After the Christmas 2015 suicide of an employee at ad giant Dentsu Inc. was reported as an official case of karoshi (death from overwork) this month, making headlines nationwide, a manga portraying the mindset of those worn out on the job went viral earlier this week and had been retweeted over 131,000 times as of Friday.

The author, an illustrator who goes by the name Kona Shiomachi, says that when people are overworked, they aren’t capable of making rational decisions, including on whether to change jobs, and embark on a vicious circle of negative thinking that, in some cases, leads to suicide.

The title of the comic, which went online Tuesday, is “Mukashi Sonokimo Nainoni Ukkari Jisatsu Shikakemashita,” which can loosely be translated as “I was about to unintentionally commit suicide.”

In one scene, Shiomachi depicts a dangerous moment when she was waiting at the station for the train.

“If I move one step further, I wouldn’t have to go to work tomorrow,” she thought.

Though she was able to stop herself, Shiomachi, who had been working roughly 90 to 100 hours of overtime a month, said suicide seemed “such a brilliant idea.”
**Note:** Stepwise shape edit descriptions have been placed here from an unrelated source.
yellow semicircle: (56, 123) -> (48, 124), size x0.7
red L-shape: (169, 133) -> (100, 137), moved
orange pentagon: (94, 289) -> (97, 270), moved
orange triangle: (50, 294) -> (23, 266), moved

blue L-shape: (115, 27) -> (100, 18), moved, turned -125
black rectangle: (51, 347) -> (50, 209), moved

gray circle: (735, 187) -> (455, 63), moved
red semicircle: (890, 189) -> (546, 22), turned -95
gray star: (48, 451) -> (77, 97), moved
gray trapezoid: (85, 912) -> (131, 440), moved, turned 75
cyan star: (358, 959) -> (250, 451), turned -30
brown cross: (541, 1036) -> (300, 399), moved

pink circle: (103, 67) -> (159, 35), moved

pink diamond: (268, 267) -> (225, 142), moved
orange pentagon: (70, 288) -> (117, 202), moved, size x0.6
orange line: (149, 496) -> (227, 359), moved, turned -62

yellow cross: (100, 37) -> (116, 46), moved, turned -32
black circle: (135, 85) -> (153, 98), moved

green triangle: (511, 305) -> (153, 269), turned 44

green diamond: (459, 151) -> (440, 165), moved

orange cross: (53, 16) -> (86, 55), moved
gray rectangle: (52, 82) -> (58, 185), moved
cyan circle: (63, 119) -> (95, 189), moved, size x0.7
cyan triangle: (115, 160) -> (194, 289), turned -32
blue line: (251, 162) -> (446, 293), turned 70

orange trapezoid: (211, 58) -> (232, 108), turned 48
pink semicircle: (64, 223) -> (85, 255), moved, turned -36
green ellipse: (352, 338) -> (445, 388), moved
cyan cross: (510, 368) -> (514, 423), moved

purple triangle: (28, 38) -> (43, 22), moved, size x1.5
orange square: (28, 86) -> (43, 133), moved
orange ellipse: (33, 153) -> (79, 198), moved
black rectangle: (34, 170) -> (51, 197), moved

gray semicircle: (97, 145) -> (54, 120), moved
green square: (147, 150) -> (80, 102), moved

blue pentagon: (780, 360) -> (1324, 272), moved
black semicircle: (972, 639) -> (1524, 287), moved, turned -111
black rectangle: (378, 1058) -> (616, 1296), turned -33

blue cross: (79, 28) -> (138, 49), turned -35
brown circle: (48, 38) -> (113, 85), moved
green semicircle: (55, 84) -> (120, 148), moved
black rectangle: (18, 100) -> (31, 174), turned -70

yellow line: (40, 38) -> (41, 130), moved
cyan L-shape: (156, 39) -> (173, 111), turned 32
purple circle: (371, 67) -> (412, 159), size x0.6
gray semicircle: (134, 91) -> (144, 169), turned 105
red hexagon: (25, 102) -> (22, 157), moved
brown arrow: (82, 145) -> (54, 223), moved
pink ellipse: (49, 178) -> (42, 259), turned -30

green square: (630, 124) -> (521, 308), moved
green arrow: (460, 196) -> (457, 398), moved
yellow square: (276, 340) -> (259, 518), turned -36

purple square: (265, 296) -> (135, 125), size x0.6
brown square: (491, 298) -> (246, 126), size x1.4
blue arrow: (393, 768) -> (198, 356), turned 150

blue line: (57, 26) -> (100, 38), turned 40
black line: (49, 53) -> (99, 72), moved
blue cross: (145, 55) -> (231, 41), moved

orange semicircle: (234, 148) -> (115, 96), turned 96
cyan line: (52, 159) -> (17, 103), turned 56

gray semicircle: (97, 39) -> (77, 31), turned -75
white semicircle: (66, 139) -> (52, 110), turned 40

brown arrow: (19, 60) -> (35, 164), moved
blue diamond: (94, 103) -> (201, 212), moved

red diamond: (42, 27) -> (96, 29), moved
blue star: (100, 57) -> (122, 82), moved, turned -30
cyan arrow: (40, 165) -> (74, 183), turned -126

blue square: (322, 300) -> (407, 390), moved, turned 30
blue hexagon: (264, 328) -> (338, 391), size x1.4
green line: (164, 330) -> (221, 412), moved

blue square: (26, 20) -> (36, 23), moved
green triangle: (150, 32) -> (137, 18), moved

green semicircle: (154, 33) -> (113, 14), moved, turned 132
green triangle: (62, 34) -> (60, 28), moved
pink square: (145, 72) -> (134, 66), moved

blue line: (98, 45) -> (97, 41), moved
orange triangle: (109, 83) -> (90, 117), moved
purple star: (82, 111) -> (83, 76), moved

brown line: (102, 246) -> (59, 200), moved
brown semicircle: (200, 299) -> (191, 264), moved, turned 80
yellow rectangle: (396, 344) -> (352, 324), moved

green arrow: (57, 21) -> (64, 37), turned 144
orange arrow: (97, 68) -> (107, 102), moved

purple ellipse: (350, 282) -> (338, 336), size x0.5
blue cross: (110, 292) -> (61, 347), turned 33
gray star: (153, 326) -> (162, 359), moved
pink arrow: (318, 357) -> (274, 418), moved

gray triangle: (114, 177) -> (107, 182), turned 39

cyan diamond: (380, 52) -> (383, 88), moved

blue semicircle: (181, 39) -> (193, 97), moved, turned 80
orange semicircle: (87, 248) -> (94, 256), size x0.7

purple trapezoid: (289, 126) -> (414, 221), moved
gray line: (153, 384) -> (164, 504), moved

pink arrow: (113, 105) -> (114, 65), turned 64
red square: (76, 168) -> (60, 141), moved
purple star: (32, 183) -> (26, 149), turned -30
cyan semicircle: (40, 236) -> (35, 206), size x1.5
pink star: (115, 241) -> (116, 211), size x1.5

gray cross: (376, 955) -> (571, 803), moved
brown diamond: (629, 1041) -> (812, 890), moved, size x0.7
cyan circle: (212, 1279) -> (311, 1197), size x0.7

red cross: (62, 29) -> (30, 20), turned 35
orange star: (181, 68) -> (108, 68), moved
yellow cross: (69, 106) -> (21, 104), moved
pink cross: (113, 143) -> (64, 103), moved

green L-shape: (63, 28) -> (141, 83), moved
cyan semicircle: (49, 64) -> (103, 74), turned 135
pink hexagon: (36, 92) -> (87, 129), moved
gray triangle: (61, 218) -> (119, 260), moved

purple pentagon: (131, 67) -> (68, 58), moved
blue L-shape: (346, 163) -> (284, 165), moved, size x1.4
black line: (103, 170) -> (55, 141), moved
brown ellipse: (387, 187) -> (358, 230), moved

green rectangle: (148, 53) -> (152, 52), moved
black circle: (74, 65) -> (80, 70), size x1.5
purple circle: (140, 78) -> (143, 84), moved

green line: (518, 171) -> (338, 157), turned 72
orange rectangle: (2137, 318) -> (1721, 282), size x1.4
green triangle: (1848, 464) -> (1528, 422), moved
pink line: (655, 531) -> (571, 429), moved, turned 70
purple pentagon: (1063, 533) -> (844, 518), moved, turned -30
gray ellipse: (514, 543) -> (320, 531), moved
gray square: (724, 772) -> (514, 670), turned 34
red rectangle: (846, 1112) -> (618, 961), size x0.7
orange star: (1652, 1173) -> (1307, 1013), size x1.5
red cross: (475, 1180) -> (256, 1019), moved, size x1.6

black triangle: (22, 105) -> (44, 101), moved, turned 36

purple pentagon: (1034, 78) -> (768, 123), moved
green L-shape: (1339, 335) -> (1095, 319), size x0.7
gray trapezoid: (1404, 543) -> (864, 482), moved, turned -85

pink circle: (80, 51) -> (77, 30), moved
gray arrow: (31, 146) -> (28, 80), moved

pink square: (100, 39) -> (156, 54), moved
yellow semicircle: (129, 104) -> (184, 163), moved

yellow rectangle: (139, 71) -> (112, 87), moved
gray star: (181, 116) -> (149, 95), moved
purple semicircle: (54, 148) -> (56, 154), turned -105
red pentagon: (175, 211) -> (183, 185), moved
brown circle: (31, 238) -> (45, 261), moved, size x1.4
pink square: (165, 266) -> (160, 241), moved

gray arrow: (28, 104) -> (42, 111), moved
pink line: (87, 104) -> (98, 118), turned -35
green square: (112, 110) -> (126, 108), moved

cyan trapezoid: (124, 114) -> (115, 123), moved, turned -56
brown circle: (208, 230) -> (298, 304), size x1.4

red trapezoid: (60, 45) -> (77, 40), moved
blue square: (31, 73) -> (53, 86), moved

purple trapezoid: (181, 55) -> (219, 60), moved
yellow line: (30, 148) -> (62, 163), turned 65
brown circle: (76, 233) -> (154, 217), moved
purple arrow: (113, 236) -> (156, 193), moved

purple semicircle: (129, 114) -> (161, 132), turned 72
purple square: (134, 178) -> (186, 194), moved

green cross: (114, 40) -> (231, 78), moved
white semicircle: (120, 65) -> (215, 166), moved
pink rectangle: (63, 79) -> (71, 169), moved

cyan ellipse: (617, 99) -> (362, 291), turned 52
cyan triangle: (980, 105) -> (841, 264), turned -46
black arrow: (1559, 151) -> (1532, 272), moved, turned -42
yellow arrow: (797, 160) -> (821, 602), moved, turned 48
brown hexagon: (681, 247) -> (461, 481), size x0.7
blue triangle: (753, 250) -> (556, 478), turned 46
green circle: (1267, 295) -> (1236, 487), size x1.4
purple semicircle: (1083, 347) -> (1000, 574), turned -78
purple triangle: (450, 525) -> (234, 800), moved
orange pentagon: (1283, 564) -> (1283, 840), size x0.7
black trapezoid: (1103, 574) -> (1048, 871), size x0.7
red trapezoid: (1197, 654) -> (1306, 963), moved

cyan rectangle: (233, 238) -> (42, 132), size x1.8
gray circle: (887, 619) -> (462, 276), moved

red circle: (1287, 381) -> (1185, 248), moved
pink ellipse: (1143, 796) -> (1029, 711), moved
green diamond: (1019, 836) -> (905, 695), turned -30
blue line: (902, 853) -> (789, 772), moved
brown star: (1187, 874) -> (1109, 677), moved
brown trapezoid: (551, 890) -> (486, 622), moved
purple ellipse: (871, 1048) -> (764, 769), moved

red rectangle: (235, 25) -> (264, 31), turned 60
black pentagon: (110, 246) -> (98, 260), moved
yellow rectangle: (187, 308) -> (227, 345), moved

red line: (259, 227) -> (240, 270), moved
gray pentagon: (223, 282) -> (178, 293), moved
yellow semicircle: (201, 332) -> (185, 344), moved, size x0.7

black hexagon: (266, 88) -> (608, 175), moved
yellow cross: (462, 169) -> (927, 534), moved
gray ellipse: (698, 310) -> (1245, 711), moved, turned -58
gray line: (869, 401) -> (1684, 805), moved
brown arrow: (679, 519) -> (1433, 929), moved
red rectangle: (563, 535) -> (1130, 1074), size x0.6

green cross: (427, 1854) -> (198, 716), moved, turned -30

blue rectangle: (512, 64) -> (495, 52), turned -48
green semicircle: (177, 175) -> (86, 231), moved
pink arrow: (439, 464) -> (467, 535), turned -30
“It’s almost impossible for workers to take a break or leave the company” when they are too stressed out, she said in a written response to this reporter’s questions. “When you’re exhausted beyond the limit, your mind avoids thinking about that.”

She declined to provide her age or real name.

“When you work over 100 hours of overtime, you won’t have time to be with your family, friends or lover, or even time to enjoy your hobby,” she said. “Then, you start to think, ‘I don’t know what I’m working for,’ which leads to thinking ‘I don’t know why I’m living this life.’ ”

At the time, Shiomachi was a graphic designer at a small advertising company making flyers and posters. Although she enjoyed her job, the workload was tough. Clients sometimes demanded her attention at 3 a.m. or wanted a job completed within six hours.

“The company was giving us . . . an impossible workload. The assumption was that we all would work at least 15 hours a day,” she said.

But according to Shiomachi, that’s the norm in the design industry.

She urged those who are worn out from work to seek medical attention or sleep as much as possible. If that’s not an option, due to excessive stress or mental strain, they should sit down in a public area, such as the floor of a train platform, until someone calls an ambulance.

According to a labor ministry white paper on karoshi published earlier this month, 22.7 percent of workers at 1,700 businesses surveyed were working more than 80 hours of overtime a month, the official threshold for karoshi cases.

What’s more, nearly 2,000 of the 24,000 or so reported suicides in 2015 were work-related, according to a police report.

Lawyer Daisuke Sakuma of Tsumakoi Law Office, an expert on labor issues, said the government should put a cap on overtime to ensure a safe working environment.

The Labor Standards Law “does not have a cap for overtime. The problem won’t be solved unless the government (legislates) a cap,” Sakuma said.

He said it is normal for even major companies like Dentsu to force employees toward doing 100 hours of overtime per month, and that some of it goes unrecorded, meaning it is not unreported to the local labor bureau.

The case of 24 year-old Matsuri Takahashi reported this month was the second suicide of a Dentsu employee to be recognized as work-related, following Ichiro Oshima, who was also 24, in 1991. In addition, the 2013 death of a 30-year-old male Dentsu employee from illness was quitely ruled as induced by overwork earlier this year.

“After the anti-karoshi law took effect, the labor bureau . . . formed a special team to seek measures against overwork,” he said.

“They should conduct stricter crackdowns by forming an undercover team. Although the government is decreasing the number of public servants, the labor bureau should organize such a team with enough staff.”